> [Exercise directions]: Print each record exactly as it appears, but drop the images.

> [Supplied records]:
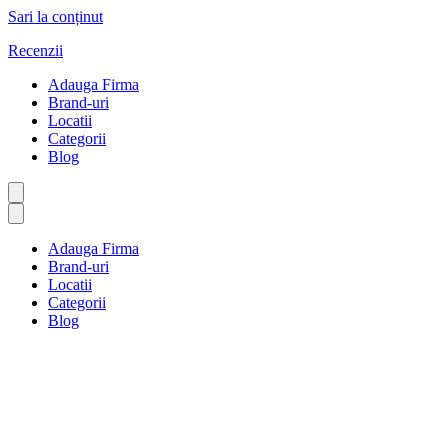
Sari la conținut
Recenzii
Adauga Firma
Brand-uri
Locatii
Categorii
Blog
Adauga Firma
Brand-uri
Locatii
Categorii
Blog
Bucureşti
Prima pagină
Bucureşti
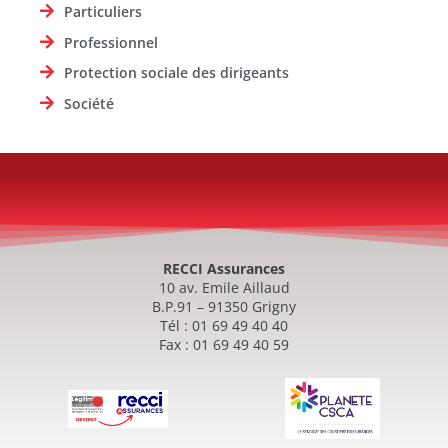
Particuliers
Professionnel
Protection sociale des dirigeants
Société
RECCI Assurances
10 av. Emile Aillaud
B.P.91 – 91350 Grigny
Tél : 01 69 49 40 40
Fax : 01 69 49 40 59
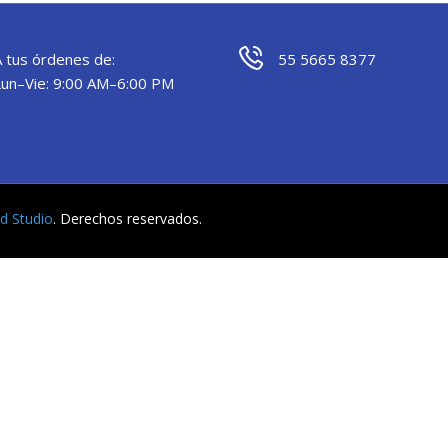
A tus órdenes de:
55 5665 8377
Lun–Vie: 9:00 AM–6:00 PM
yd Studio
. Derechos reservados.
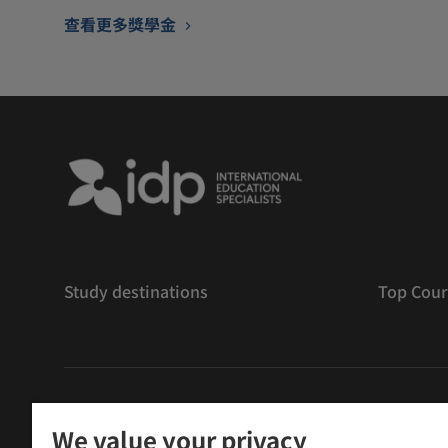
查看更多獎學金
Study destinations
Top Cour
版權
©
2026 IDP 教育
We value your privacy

> [Response]:
Sari la conținut
Recenzii
Adauga Firma
Brand-uri
Locatii
Categorii
Blog
Adauga Firma
Brand-uri
Locatii
Categorii
Blog
Bucureşti
Prima pagină
Bucureşti
Particuliers
Professionnel
Protection sociale des dirigeants
Société
RECCI Assurances
10 av. Emile Aillaud
B.P.91 – 91350 Grigny
Tél : 01 69 49 40 40
Fax : 01 69 49 40 59
A tus órdenes de:
55 5665 8377
Lun–Vie: 9:00 AM–6:00 PM
yd Studio
. Derechos reservados.
查看更多獎學金
Study destinations
Top Cour
版權
©
2026 IDP 教育
We value your privacy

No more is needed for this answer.